▶ _What to produce_: Please reproduce every record, keeping each one exactly as written.
++++ The data ++++
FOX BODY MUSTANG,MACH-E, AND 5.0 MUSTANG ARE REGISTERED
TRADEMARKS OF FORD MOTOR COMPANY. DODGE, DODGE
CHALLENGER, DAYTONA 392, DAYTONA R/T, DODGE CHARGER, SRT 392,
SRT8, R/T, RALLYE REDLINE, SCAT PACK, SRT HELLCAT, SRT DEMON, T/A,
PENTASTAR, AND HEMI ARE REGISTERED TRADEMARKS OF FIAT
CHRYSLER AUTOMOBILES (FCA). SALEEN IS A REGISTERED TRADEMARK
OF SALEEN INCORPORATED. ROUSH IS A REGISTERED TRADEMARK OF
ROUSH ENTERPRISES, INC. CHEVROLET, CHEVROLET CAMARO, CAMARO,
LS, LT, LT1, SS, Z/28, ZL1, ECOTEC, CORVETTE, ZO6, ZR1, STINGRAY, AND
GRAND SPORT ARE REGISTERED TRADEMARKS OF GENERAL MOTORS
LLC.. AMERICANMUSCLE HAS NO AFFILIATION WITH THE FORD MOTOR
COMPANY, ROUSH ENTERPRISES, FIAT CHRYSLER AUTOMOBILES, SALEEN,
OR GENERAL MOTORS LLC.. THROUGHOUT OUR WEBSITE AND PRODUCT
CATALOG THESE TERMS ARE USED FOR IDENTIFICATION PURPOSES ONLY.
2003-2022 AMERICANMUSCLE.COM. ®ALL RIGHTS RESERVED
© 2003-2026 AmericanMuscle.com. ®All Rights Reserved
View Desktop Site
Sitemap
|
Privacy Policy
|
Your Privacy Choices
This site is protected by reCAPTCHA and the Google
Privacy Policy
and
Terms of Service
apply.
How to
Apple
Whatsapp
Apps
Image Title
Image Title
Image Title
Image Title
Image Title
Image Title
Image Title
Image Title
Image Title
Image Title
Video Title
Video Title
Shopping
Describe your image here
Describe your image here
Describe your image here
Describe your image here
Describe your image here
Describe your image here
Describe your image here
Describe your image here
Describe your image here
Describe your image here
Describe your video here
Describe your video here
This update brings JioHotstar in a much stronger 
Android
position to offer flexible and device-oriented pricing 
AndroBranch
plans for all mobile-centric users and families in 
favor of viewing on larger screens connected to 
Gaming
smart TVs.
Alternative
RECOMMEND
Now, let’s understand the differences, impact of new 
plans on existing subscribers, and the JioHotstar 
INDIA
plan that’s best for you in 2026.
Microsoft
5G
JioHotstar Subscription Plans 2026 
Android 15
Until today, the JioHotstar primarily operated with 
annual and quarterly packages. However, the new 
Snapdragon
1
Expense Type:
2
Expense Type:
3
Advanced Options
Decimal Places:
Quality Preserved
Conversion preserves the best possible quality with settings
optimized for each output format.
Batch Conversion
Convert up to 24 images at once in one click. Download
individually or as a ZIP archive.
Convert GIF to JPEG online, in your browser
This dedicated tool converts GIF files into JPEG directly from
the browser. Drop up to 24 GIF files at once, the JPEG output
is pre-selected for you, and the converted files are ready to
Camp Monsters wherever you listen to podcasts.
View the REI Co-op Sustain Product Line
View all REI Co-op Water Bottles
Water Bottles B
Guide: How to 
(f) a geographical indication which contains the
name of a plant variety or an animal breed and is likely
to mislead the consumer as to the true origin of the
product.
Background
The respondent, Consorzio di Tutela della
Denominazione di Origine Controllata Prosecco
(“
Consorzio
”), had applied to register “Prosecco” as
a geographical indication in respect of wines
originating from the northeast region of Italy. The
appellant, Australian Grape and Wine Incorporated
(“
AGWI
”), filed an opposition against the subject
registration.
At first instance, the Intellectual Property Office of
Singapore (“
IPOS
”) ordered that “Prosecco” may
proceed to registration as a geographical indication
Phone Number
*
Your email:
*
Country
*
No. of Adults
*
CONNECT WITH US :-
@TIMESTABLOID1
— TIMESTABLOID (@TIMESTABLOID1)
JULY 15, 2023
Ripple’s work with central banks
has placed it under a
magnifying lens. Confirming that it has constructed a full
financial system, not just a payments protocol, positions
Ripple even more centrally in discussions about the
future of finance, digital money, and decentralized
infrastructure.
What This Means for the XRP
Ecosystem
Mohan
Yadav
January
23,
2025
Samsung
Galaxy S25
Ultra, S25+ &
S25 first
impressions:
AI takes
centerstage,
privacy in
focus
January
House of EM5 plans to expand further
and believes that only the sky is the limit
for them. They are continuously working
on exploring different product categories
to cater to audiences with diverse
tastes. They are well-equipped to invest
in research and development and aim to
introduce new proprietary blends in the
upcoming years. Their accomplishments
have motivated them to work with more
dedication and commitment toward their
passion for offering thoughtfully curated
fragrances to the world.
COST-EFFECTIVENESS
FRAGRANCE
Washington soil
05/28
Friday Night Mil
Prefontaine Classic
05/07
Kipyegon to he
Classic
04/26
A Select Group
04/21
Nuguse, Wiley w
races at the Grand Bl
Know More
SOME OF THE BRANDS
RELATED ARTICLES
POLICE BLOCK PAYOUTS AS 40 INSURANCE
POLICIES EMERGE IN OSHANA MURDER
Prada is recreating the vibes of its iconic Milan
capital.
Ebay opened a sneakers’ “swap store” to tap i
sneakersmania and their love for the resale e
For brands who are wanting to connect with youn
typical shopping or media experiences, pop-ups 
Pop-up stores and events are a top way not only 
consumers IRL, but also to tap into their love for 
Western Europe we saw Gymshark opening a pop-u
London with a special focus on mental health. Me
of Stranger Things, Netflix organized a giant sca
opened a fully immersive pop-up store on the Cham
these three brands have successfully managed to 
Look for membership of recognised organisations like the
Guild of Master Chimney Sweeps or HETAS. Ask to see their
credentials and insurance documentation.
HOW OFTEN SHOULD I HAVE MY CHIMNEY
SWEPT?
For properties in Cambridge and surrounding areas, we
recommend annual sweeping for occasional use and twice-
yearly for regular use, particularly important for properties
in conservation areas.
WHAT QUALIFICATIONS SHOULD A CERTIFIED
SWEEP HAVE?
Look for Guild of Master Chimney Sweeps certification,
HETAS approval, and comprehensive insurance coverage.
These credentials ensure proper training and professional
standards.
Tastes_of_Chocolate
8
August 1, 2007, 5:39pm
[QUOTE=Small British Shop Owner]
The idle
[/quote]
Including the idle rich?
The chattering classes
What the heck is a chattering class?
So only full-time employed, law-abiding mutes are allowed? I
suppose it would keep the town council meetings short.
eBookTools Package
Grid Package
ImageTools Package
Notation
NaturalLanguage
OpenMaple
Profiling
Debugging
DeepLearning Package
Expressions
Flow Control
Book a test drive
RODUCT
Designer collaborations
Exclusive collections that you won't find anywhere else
++++
▶ _The answer_:
FOX BODY MUSTANG,MACH-E, AND 5.0 MUSTANG ARE REGISTERED
TRADEMARKS OF FORD MOTOR COMPANY. DODGE, DODGE
CHALLENGER, DAYTONA 392, DAYTONA R/T, DODGE CHARGER, SRT 392,
SRT8, R/T, RALLYE REDLINE, SCAT PACK, SRT HELLCAT, SRT DEMON, T/A,
PENTASTAR, AND HEMI ARE REGISTERED TRADEMARKS OF FIAT
CHRYSLER AUTOMOBILES (FCA). SALEEN IS A REGISTERED TRADEMARK
OF SALEEN INCORPORATED. ROUSH IS A REGISTERED TRADEMARK OF
ROUSH ENTERPRISES, INC. CHEVROLET, CHEVROLET CAMARO, CAMARO,
LS, LT, LT1, SS, Z/28, ZL1, ECOTEC, CORVETTE, ZO6, ZR1, STINGRAY, AND
GRAND SPORT ARE REGISTERED TRADEMARKS OF GENERAL MOTORS
LLC.. AMERICANMUSCLE HAS NO AFFILIATION WITH THE FORD MOTOR
COMPANY, ROUSH ENTERPRISES, FIAT CHRYSLER AUTOMOBILES, SALEEN,
OR GENERAL MOTORS LLC.. THROUGHOUT OUR WEBSITE AND PRODUCT
CATALOG THESE TERMS ARE USED FOR IDENTIFICATION PURPOSES ONLY.
2003-2022 AMERICANMUSCLE.COM. ®ALL RIGHTS RESERVED
© 2003-2026 AmericanMuscle.com. ®All Rights Reserved
View Desktop Site
Sitemap
|
Privacy Policy
|
Your Privacy Choices
This site is protected by reCAPTCHA and the Google
Privacy Policy
and
Terms of Service
apply.
How to
Apple
Whatsapp
Apps
Image Title
Image Title
Image Title
Image Title
Image Title
Image Title
Image Title
Image Title
Image Title
Image Title
Video Title
Video Title
Shopping
Describe your image here
Describe your image here
Describe your image here
Describe your image here
Describe your image here
Describe your image here
Describe your image here
Describe your image here
Describe your image here
Describe your image here
Describe your video here
Describe your video here
This update brings JioHotstar in a much stronger 
Android
position to offer flexible and device-oriented pricing 
AndroBranch
plans for all mobile-centric users and families in 
favor of viewing on larger screens connected to 
Gaming
smart TVs.
Alternative
RECOMMEND
Now, let’s understand the differences, impact of new 
plans on existing subscribers, and the JioHotstar 
INDIA
plan that’s best for you in 2026.
Microsoft
5G
JioHotstar Subscription Plans 2026 
Android 15
Until today, the JioHotstar primarily operated with 
annual and quarterly packages. However, the new 
Snapdragon
1
Expense Type:
2
Expense Type:
3
Advanced Options
Decimal Places:
Quality Preserved
Conversion preserves the best possible quality with settings
optimized for each output format.
Batch Conversion
Convert up to 24 images at once in one click. Download
individually or as a ZIP archive.
Convert GIF to JPEG online, in your browser
This dedicated tool converts GIF files into JPEG directly from
the browser. Drop up to 24 GIF files at once, the JPEG output
is pre-selected for you, and the converted files are ready to
Camp Monsters wherever you listen to podcasts.
View the REI Co-op Sustain Product Line
View all REI Co-op Water Bottles
Water Bottles B
Guide: How to 
(f) a geographical indication which contains the
name of a plant variety or an animal breed and is likely
to mislead the consumer as to the true origin of the
product.
Background
The respondent, Consorzio di Tutela della
Denominazione di Origine Controllata Prosecco
(“
Consorzio
”), had applied to register “Prosecco” as
a geographical indication in respect of wines
originating from the northeast region of Italy. The
appellant, Australian Grape and Wine Incorporated
(“
AGWI
”), filed an opposition against the subject
registration.
At first instance, the Intellectual Property Office of
Singapore (“
IPOS
”) ordered that “Prosecco” may
proceed to registration as a geographical indication
Phone Number
*
Your email:
*
Country
*
No. of Adults
*
CONNECT WITH US :-
@TIMESTABLOID1
— TIMESTABLOID (@TIMESTABLOID1)
JULY 15, 2023
Ripple’s work with central banks
has placed it under a
magnifying lens. Confirming that it has constructed a full
financial system, not just a payments protocol, positions
Ripple even more centrally in discussions about the
future of finance, digital money, and decentralized
infrastructure.
What This Means for the XRP
Ecosystem
Mohan
Yadav
January
23,
2025
Samsung
Galaxy S25
Ultra, S25+ &
S25 first
impressions:
AI takes
centerstage,
privacy in
focus
January
House of EM5 plans to expand further
and believes that only the sky is the limit
for them. They are continuously working
on exploring different product categories
to cater to audiences with diverse
tastes. They are well-equipped to invest
in research and development and aim to
introduce new proprietary blends in the
upcoming years. Their accomplishments
have motivated them to work with more
dedication and commitment toward their
passion for offering thoughtfully curated
fragrances to the world.
COST-EFFECTIVENESS
FRAGRANCE
Washington soil
05/28
Friday Night Mil
Prefontaine Classic
05/07
Kipyegon to he
Classic
04/26
A Select Group
04/21
Nuguse, Wiley w
races at the Grand Bl
Know More
SOME OF THE BRANDS
RELATED ARTICLES
POLICE BLOCK PAYOUTS AS 40 INSURANCE
POLICIES EMERGE IN OSHANA MURDER
Prada is recreating the vibes of its iconic Milan
capital.
Ebay opened a sneakers’ “swap store” to tap i
sneakersmania and their love for the resale e
For brands who are wanting to connect with youn
typical shopping or media experiences, pop-ups 
Pop-up stores and events are a top way not only 
consumers IRL, but also to tap into their love for 
Western Europe we saw Gymshark opening a pop-u
London with a special focus on mental health. Me
of Stranger Things, Netflix organized a giant sca
opened a fully immersive pop-up store on the Cham
these three brands have successfully managed to 
Look for membership of recognised organisations like the
Guild of Master Chimney Sweeps or HETAS. Ask to see their
credentials and insurance documentation.
HOW OFTEN SHOULD I HAVE MY CHIMNEY
SWEPT?
For properties in Cambridge and surrounding areas, we
recommend annual sweeping for occasional use and twice-
yearly for regular use, particularly important for properties
in conservation areas.
WHAT QUALIFICATIONS SHOULD A CERTIFIED
SWEEP HAVE?
Look for Guild of Master Chimney Sweeps certification,
HETAS approval, and comprehensive insurance coverage.
These credentials ensure proper training and professional
standards.
Tastes_of_Chocolate
8
August 1, 2007, 5:39pm
[QUOTE=Small British Shop Owner]
The idle
[/quote]
Including the idle rich?
The chattering classes
What the heck is a chattering class?
So only full-time employed, law-abiding mutes are allowed? I
suppose it would keep the town council meetings short.
eBookTools Package
Grid Package
ImageTools Package
Notation
NaturalLanguage
OpenMaple
Profiling
Debugging
DeepLearning Package
Expressions
Flow Control
Book a test drive
RODUCT
Designer collaborations
Exclusive collections that you won't find anywhere else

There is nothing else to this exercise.